-------- Data for this task

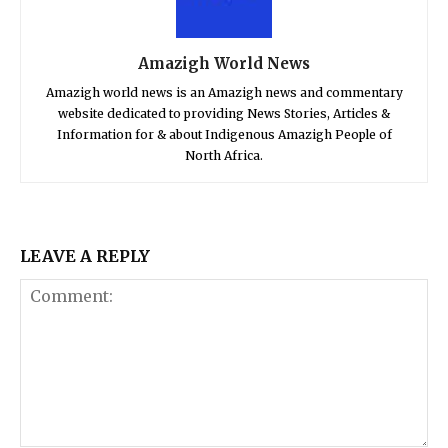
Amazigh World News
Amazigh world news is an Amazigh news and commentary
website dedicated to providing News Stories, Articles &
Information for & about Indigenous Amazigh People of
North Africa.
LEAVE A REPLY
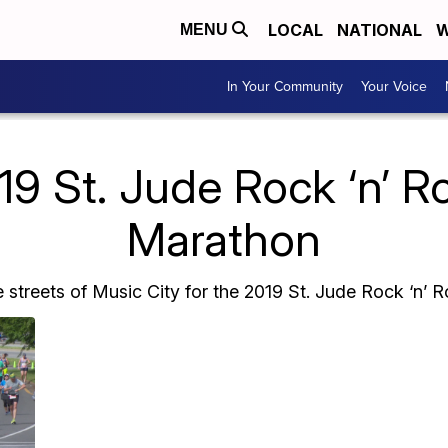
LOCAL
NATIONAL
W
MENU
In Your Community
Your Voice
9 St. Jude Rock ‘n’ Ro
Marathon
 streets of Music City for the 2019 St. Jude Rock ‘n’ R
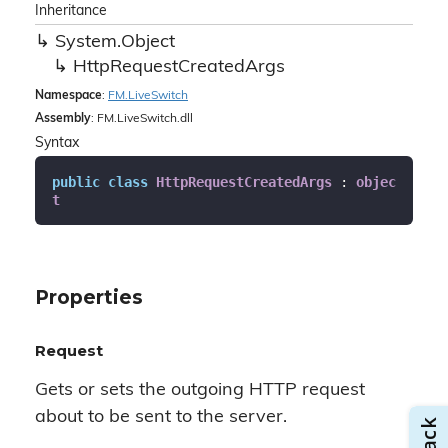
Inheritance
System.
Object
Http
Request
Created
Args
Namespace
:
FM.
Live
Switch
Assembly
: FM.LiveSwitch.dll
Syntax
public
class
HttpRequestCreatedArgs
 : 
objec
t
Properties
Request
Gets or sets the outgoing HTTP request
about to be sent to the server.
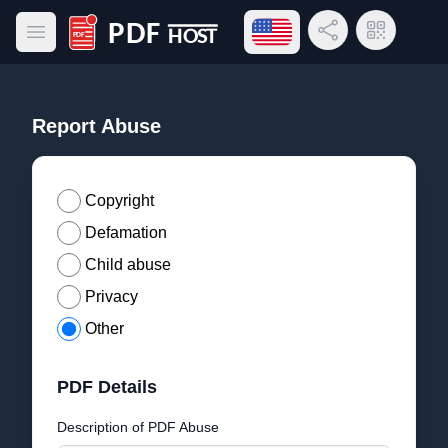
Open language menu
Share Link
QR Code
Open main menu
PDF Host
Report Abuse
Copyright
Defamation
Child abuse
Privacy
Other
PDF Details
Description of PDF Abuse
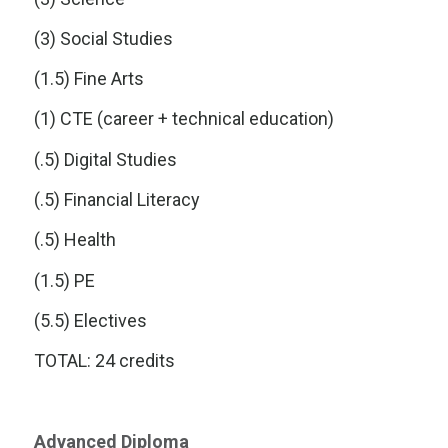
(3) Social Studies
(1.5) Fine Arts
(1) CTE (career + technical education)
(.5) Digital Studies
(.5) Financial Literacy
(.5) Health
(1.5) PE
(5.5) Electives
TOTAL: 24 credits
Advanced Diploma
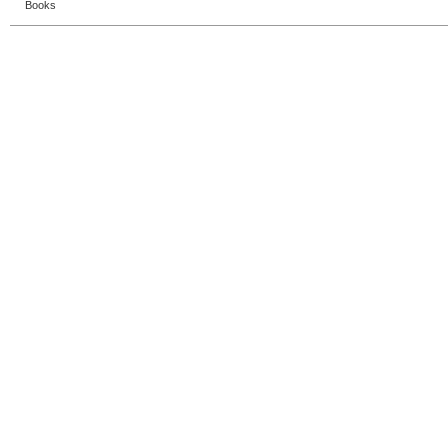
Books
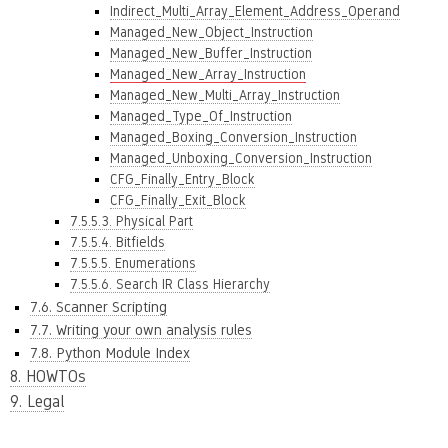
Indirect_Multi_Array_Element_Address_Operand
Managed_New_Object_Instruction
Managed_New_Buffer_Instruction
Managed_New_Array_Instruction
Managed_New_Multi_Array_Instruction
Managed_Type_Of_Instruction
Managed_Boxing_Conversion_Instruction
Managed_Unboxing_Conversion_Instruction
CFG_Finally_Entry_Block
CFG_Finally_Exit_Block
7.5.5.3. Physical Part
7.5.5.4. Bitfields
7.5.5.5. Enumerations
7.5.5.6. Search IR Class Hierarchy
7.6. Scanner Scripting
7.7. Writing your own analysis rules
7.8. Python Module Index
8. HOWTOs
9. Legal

----------------

◆ Exercise prompt ◆
With the pictures omitted, the records above are to be repeated exactly.

◆ Exercise output ◆
Amazigh World News
Amazigh world news is an Amazigh news and commentary
website dedicated to providing News Stories, Articles &
Information for & about Indigenous Amazigh People of
North Africa.
LEAVE A REPLY
LOCAL
NATIONAL
W
MENU
In Your Community
Your Voice
9 St. Jude Rock ‘n’ Ro
Marathon
 streets of Music City for the 2019 St. Jude Rock ‘n’ R
Inheritance
System.
Object
Http
Request
Created
Args
Namespace
:
FM.
Live
Switch
Assembly
: FM.LiveSwitch.dll
Syntax
public
class
HttpRequestCreatedArgs
 : 
objec
t
Properties
Request
Gets or sets the outgoing HTTP request
about to be sent to the server.
Open language menu
Share Link
QR Code
Open main menu
PDF Host
Report Abuse
Copyright
Defamation
Child abuse
Privacy
Other
PDF Details
Description of PDF Abuse
(3) Social Studies
(1.5) Fine Arts
(1) CTE (career + technical education)
(.5) Digital Studies
(.5) Financial Literacy
(.5) Health
(1.5) PE
(5.5) Electives
TOTAL: 24 credits
Advanced Diploma
Books
Indirect_Multi_Array_Element_Address_Operand
Managed_New_Object_Instruction
Managed_New_Buffer_Instruction
Managed_New_Array_Instruction
Managed_New_Multi_Array_Instruction
Managed_Type_Of_Instruction
Managed_Boxing_Conversion_Instruction
Managed_Unboxing_Conversion_Instruction
CFG_Finally_Entry_Block
CFG_Finally_Exit_Block
7.5.5.3. Physical Part
7.5.5.4. Bitfields
7.5.5.5. Enumerations
7.5.5.6. Search IR Class Hierarchy
7.6. Scanner Scripting
7.7. Writing your own analysis rules
7.8. Python Module Index
8. HOWTOs
9. Legal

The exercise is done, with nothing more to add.